Pour rendre justice à l'action de Nelson Mandela
La remarquable contribution de Tom Bramble dans le solidaritéS nº 240 du 19 décembre dernier brosse un tableau synthétique de 80 années de lutte contre le régime raciste en Afrique du Sud. Son titre « Les deux visages de Nelson Mandela » pose pourtant problème. Comme l’auteur le rappelle lui-même, l’avènement d’une révolution socialiste n’a jamais fait partie du programme de l’ANC. Ses 80 années de lutte ont toujours eu pour unique objectif de mettre radicalement fin à l’un un des régimes les plus inhumains du 20e siècle. Et sur le plan des libertés démocratiques, Mandela n’a fait aucune concession à la minorité blanche au pouvoir. En ce sens, il est difficile de lui reprocher d’avoir renoncé à un but que l’ANC ne s’est fixé à aucun moment de son histoire.
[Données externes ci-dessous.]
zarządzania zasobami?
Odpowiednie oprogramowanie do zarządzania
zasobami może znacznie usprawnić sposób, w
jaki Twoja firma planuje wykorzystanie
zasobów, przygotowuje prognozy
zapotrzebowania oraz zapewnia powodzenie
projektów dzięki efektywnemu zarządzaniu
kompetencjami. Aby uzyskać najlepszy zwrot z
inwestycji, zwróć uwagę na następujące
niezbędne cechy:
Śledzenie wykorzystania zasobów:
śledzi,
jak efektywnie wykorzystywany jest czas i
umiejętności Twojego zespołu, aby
L’auteur reproche à Mandela et aux dirigeants de l’ANC d’avoir détourné « les masses » d’un changement révolutionnaire contre les structures capitalistes de la société. Or, il passe sous silence un fait majeur. l’Inkatha Freedom Party, parti conservateur à dominante zouloue a mené une politique visant systématiquement à faire échouer les négociations avec W. de Klerk. Allié à la police, à des secteurs du gouvernement, au parti conservateur et à l’Afrikaner Volksfront, l’Inkatah a perpétré plusieurs massacres contre les partisans de l’ANC. Le but de ce « troisième front » consistait à diviser territorialement l’Afrique du Sud en différents « homelands », dont un pour le peuple zoulou et un autre pour les blancs. Le risque de déclenchement d’une guerre civile dont personne n’aurait pu prédire les terribles conséquences est une donnée incontournable de la période 1990-1994. Ce facteur a lui aussi pesé de tout son poids dans la négociation pour une constitution démocratique reconnaissant tous les droits de la majorité noire.
C’est à juste titre que Tom Bramble critique la politique économique du premier gouvernement de l’ANC. Pour rendre justice à l’action politique de Mandela, il aurait pu toutefois mentionner un autre volet de sa politique : la mise en œuvre de la Commission de la vérité et de la réconciliation destinée à s’attaquer aux crimes commis sous le régime de l’Apartheid. Cette expérience aussi originale sur le plan juridique qu’éprouvante pour les victimes (en majorité noires) et les bourreaux (blancs pour la plupart) du régime de discrimination raciale sud-africain aurait mérité d’être soulignée. Par comparaison, on doit noter avec la plus grande consternation que rien de tel ne s’est produit en Argentine, au Chili ou en Espagne lorsque les gouvernements libéraux ou socialistes qui ont succédé aux dictatures militaires fascistes ont imposé une amnésie et une amnistie inconditionnelle.